TASK INPUT =
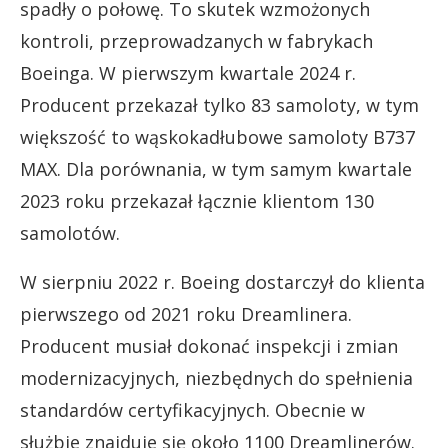
spadły o połowę. To skutek wzmożonych
kontroli, przeprowadzanych w fabrykach
Boeinga. W pierwszym kwartale 2024 r.
Producent przekazał tylko 83 samoloty, w tym
większość to wąskokadłubowe samoloty B737
MAX. Dla porównania, w tym samym kwartale
2023 roku przekazał łącznie klientom 130
samolotów.
W sierpniu 2022 r. Boeing dostarczył do klienta
pierwszego od 2021 roku Dreamlinera.
Producent musiał dokonać inspekcji i zmian
modernizacyjnych, niezbędnych do spełnienia
standardów certyfikacyjnych. Obecnie w
służbie znajduje się około 1100 Dreamlinerów.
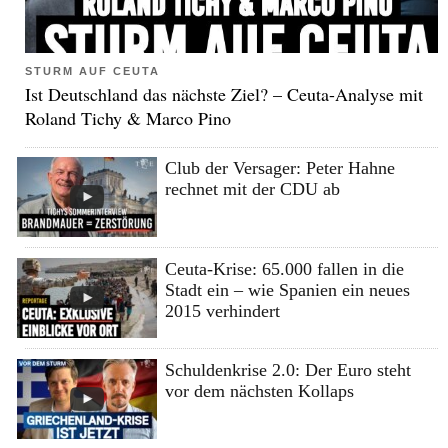
STURM AUF CEUTA
Ist Deutschland das nächste Ziel? – Ceuta-Analyse mit
Roland Tichy & Marco Pino
Club der Versager: Peter Hahne
rechnet mit der CDU ab
Ceuta-Krise: 65.000 fallen in die
Stadt ein – wie Spanien ein neues
2015 verhindert
Schuldenkrise 2.0: Der Euro steht
vor dem nächsten Kollaps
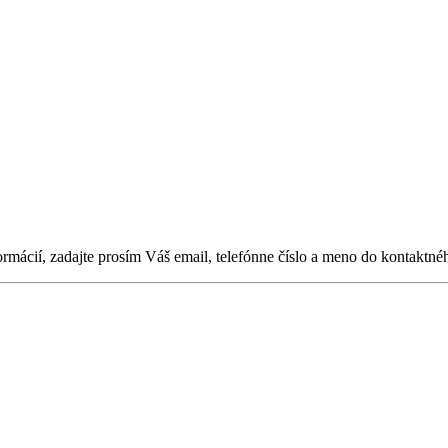
ormácií, zadajte prosím Váš email, telefónne číslo a meno do kontaktné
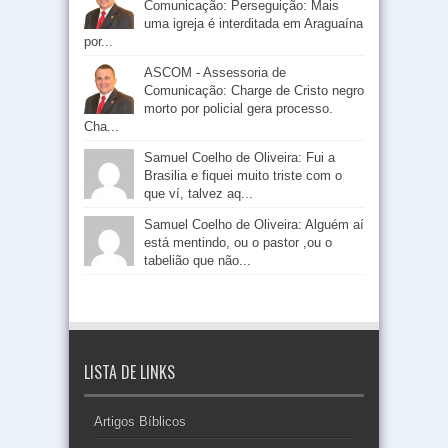
Comunicação: Perseguição: Mais
uma igreja é interditada em Araguaína
por...
ASCOM - Assessoria de
Comunicação: Charge de Cristo negro
morto por policial gera processo.
Cha...
Samuel Coelho de Oliveira: Fui a
Brasilia e fiquei muito triste com o
que ví, talvez aq...
Samuel Coelho de Oliveira: Alguém aí
está mentindo, ou o pastor ,ou o
tabelião que não...
LISTA DE LINKS
Artigos Bíblicos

WORK INSTRUCTIONS =
What is wanted is an exact copy of the lines above from the one containing "ormácií, zadajte prosím" through the one containing "LISTA DE LINKS", with no pictures in it.

WRITTEN SOLUTION =
ormácií, zadajte prosím Váš email, telefónne číslo a meno do kontaktné
Comunicação: Perseguição: Mais
uma igreja é interditada em Araguaína
por...
ASCOM - Assessoria de
Comunicação: Charge de Cristo negro
morto por policial gera processo.
Cha...
Samuel Coelho de Oliveira: Fui a
Brasilia e fiquei muito triste com o
que ví, talvez aq...
Samuel Coelho de Oliveira: Alguém aí
está mentindo, ou o pastor ,ou o
tabelião que não...
LISTA DE LINKS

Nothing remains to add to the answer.